Chief Minister Oommen Chandy on Saturday ordered a Crime Branch inquiry into the case of ‘missing' answer sheets of the examination for selection to the post of university assistants in the University of Kerala held in 2005.

A special police team may also be constituted for this purpose, if needed, the government order says.

Mr. Chandy toldThe Hinduhere that the government was only complying with the directive of the courts in this case. “The previous government had not complied with this directive,” he said. No timeframe had been set for the inquiry, he added.

The 40,000 answer sheets of the examination remained untraceable even as a controversy erupted over the selection of close to 200 university assistants from a rank list prepared on the basis of this examination. Congress-led organisations had consistently maintained that a majority of the appointees had close links with the CPI(M) or were relatives of CPI(M) activists.
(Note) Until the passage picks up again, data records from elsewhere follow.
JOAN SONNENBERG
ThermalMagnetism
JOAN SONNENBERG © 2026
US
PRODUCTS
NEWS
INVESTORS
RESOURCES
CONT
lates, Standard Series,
Pro-Left Democratic Front (LDF) organisations had rejected this charge.

While the written test was conducted during the tenure of the previous United Democratic Front (UDF) government, the interview was conducted by a pro-LDF syndicate during the tenure of the CPI(M)-led government which assumed office in 2006. Though the then Vice-Chancellor, M.K. Ramachandran Nair, had initially maintained that the answer papers were safe in a Hyderabad-based high-security press, the varsity was unable to produce the answer sheets when ordered to do so by the Lok Ayukta which heard a case filed by Kerala Students Union leader Sujith S. Kurup.

Subsequently, the Lok Ayukta ordered the cancellation of the final list and asked for punitive action against varsity officials concerned, including the then Vice-Chancellor. The university moved the High Court against this. The High Court appointed an inquiry commission [the Sukumaran Commission] to conduct an inquiry.

This commission, among other things, recommended that all non-teacher appointments in universities be handed over to the Public Service Commission. Both the High Court and the Lok Ayukta are yet to pronounce its final verdict.

The university had been hit hard by an acute shortage of personnel at the assistant level. Though the varsity's statutes mandate that only permanent staff be posted in the examination wing, a fair portion of work in that section is being done by non-permanent staff. Even though the LDF government had given the nod for handing over appointments to the PSC, the varsity is yet to amend its statutes to this effect. A top university official said here that clarification is required from the government as to posts which can be classified as ‘non-teaching.'

Though teachers are appointed as the Registrar, the Controller of Examinations, the Director Planning and Development, and Director of the College Development Council, it is not clear whether these fall under the category of non-teaching posts, the official said.